愚記事で「今日はつくば記念日;松竹梅のつくば戦後開拓集落について」がある。定常的にアクセスがある記事である。敗戦直後の緊急開拓についての話だ。現在のつくば市ばかりでなく、日本各地で生じた話。
1945年(昭和20年)11月9日に閣議決定した「緊急開拓事業実施要領」においては、戦後の混乱期の深刻な食糧不足を背景に、大量の復員軍人・海外引揚者・離職者を帰農させ、その食糧自給を図るため、農地開拓を緊急に実施することとした。(wiki)

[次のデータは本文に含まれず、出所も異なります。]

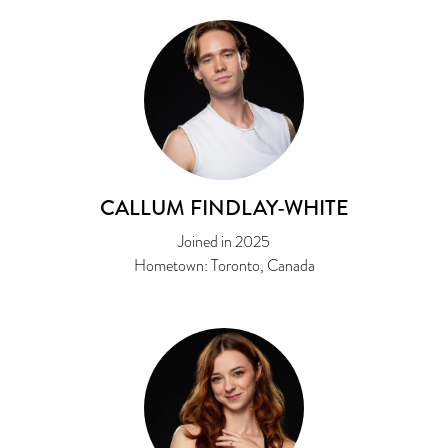
CALLUM FINDLAY-WHITE
Joined in 2025
Hometown: Toronto, Canada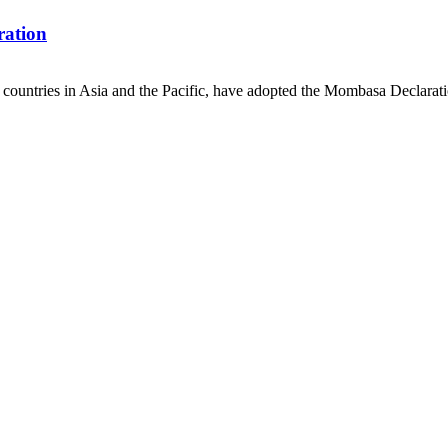
ration
countries in Asia and the Pacific, have adopted the Mombasa Declaratio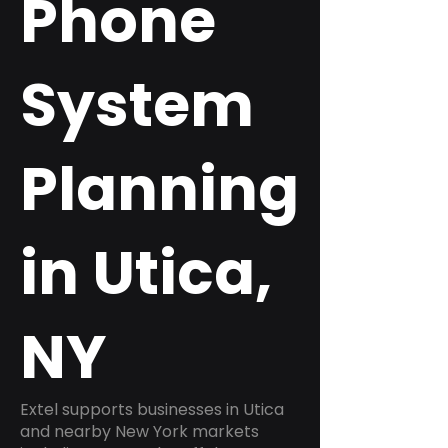
Phone
System
Planning
in Utica,
NY
Extel supports businesses in Utica
and nearby New York markets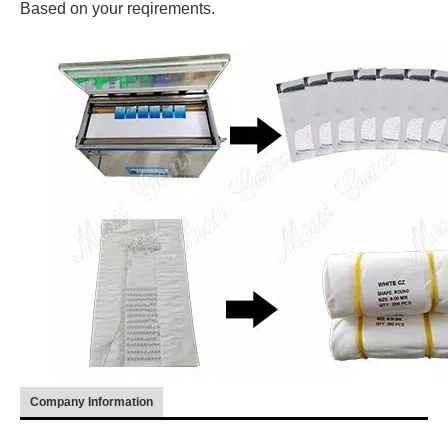
Based on your reqirements.
Company Information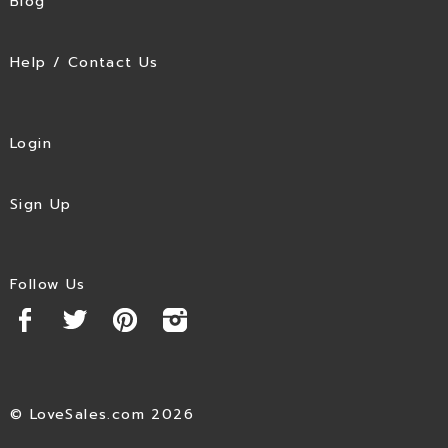
Blog
Help / Contact Us
Login
Sign Up
Follow Us
© LoveSales.com 2026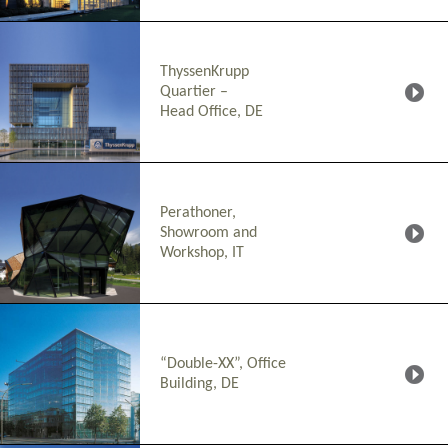
ThyssenKrupp
Quartier –
Head Office, DE
Perathoner,
Showroom and
Workshop, IT
“Double-XX”, Office
Building, DE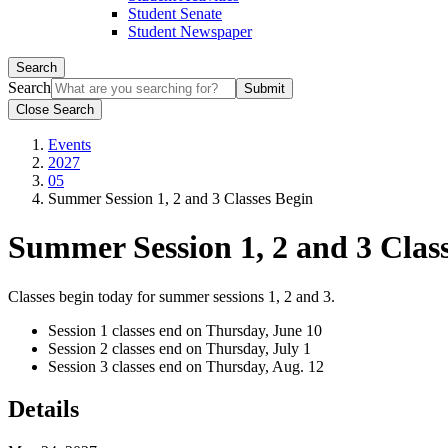
Student Senate
Student Newspaper
Search
Search
Close Search
Events
2027
05
Summer Session 1, 2 and 3 Classes Begin
Summer Session 1, 2 and 3 Clas
Classes begin today for summer sessions 1, 2 and 3.
Session 1 classes end on Thursday, June 10
Session 2 classes end on Thursday, July 1
Session 3 classes end on Thursday, Aug. 12
Details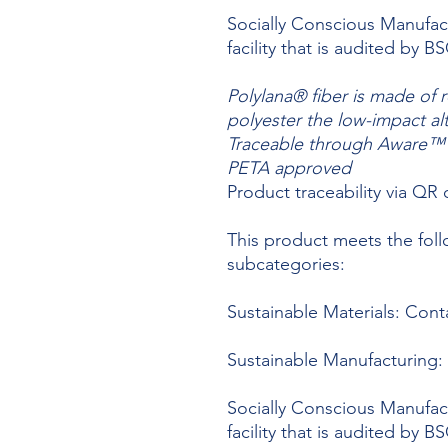
Socially Conscious Manufact
facility that is audited by 
Polylana® fiber is made of 
polyester the low-impact al
Traceable through Aware™ c
PETA approved
Product traceability via QR
This product meets the foll
subcategories:
Sustainable Materials: Cont
Sustainable Manufacturing: 
Socially Conscious Manufact
facility that is audited by 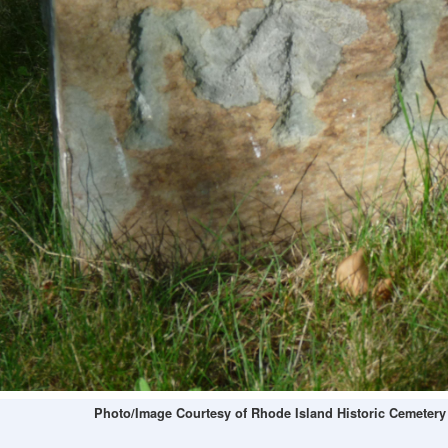
Photo/Image Courtesy of Rhode Island Historic Cemetery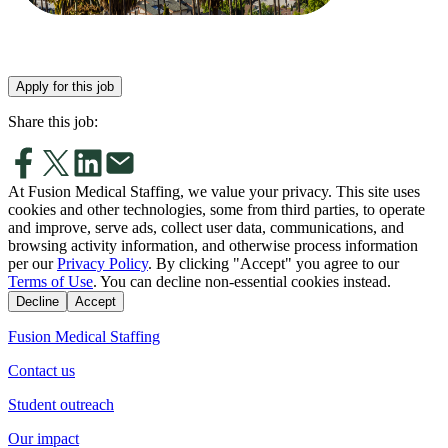
Apply for this job
Share this job:
At Fusion Medical Staffing, we value your privacy. This site uses
cookies and other technologies, some from third parties, to operate
and improve, serve ads, collect user data, communications, and
browsing activity information, and otherwise process information
per our
Privacy Policy
. By clicking "Accept" you agree to our
Terms of Use
. You can decline non-essential cookies instead.
Decline
Accept
Fusion Medical Staffing
Contact us
Student outreach
Our impact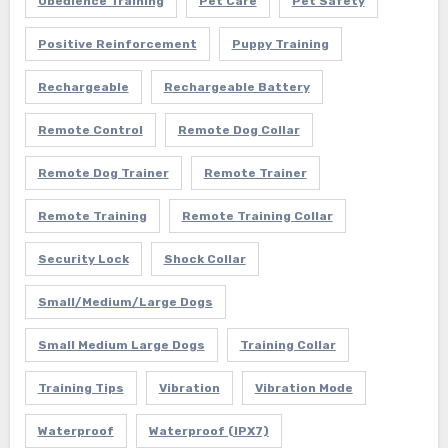
Obedience Training
Pet Care
Pet Safety
Positive Reinforcement
Puppy Training
Rechargeable
Rechargeable Battery
Remote Control
Remote Dog Collar
Remote Dog Trainer
Remote Trainer
Remote Training
Remote Training Collar
Security Lock
Shock Collar
Small/Medium/Large Dogs
Small Medium Large Dogs
Training Collar
Training Tips
Vibration
Vibration Mode
Waterproof
Waterproof (IPX7)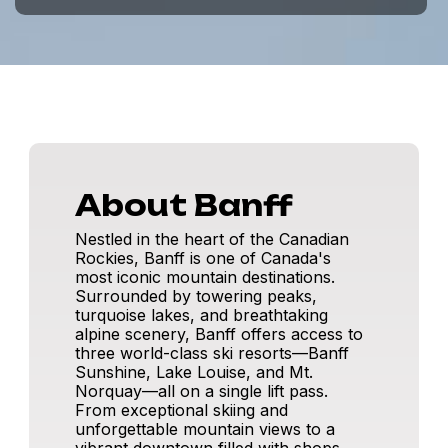
About Banff
Nestled in the heart of the Canadian
Rockies, Banff is one of Canada's
most iconic mountain destinations.
Surrounded by towering peaks,
turquoise lakes, and breathtaking
alpine scenery, Banff offers access to
three world-class ski resorts—Banff
Sunshine, Lake Louise, and Mt.
Norquay—all on a single lift pass.
From exceptional skiing and
unforgettable mountain views to a
vibrant downtown filled with shops,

現在のつくば市では、松見、竹園、梅園はそういう緊急開拓事業関連地区であったことを上記愚記事で書いた。
さらに、松見、竹園、梅園以外の緊急開拓事業関連地区らしき場所がわかった。洞峰沼「湖畔」。財団法人 つくば市高齢者福祉事業団が発行した「高齢者福祉事業だより No13 お元気ですか」(平成13年)に出ていた。2001年の資料。荷物を整理したら出てきた。
二の宮 山田栄吉
洞峰地区に入植 数々の恩忘れず
昭和二十一年、四月、一緒に満州から引き上げてきた私を含む四人は小野崎に入植しました。住居ができるまでは長屋を借り、四人で共同生活をしながら、田圃作りに毎日二キロの道を通い、一方で住まい作りをしました。材料は内原日輪兵舎の払い下げと土浦の瀬古沢魚店よりいただいた古材でした。
1972年の洞峰池付近の地図。高層気象台が、現在の気象研。
1972年の地図を見ると、洞峰池に加え、松野木池もある。のち、学園都市建設でここは洞峰公園となり、松野木池は埋め立てられた。地図で点線として現在の西大通りの予定地が見える。池のまわりは北側が広葉樹、南側が針葉樹域となっている。水田は洞峰池の北東部に認められる。上記の戦後開拓者であった山田栄吉さんは、この洞峰池の北東部の水田で農業に従事したと思われる。上記「洞峰地区に入植 数々の恩忘れず」に書いてある;
茨城の農法は今までの知識では全然通用せず、失敗の連続でした。水稲の種子は満州でも作った陸羽一三二号、農林一号より早く、出穂の時期スズメにやられ駄目、大豆・小豆も駄目。漬物用の青首大根だけは捕れました。
↓現在の洞峰公園
愚記事より 最近の洞峰池
愚記事より
■ 内原日輪兵舎、あるいは、満蒙開拓青少年義勇兵
この山田さんの回顧で知らなかったことをいろいろ知る。ネットでググれるおかげだ。山田さんは「つくば」(現在のつくば市小野崎)で移入者として住まいの建材として内原日輪兵舎からの払下げを使ったとある。内原日輪兵舎、もちろん、知らない。ググった。わかった。水戸にあった満蒙開拓団に参加する青少年(満蒙開拓青少年義勇軍(wikipedia))の訓練場だったらしい。➡満蒙開拓青少年義勇軍のための内原訓練所
以前は満州入植のための訓練施設であった内原日輪兵舎は、敗戦後は満州から引き上げた青少年の一部の内地での帰り先であったらしい。そして、内原日輪兵舎に滞在し、内地での入植先を探したに違ない。
上記山田さんの回想には直接書いていないが、おそらく山田さんは満州から水戸の内原日輪兵舎に引き揚げ、そこで、「つくば」の開拓地を紹介され、入植したと推定される。
これらの推定の根拠は、類似の経緯で土浦に入植した人の証言だ(リンク)。
■ 満州帰りの山田栄吉の「つくば」でのその後
(昭和)二十六年には妻を迎え、県の補助を得て馬を買い馬耕が出来るようになり、体も少し楽になりました。西瓜、タバコ、酪農とできることは何でもやり、どうやら生活が成り立つようになった頃、降って湧いたのが学園都市の話でした。区画整理地区となり、当集落は公園整備のため洞峰沼周辺は全面買収との事でした。
県・公団と交渉に渡り歩きましたが全然埒があきません。それでは国会議員にお願いしようと、議員会館に陳情に行き、運良く市川房江さんにお会いでき事情を聞いていただいたのが懐かしい思い出です。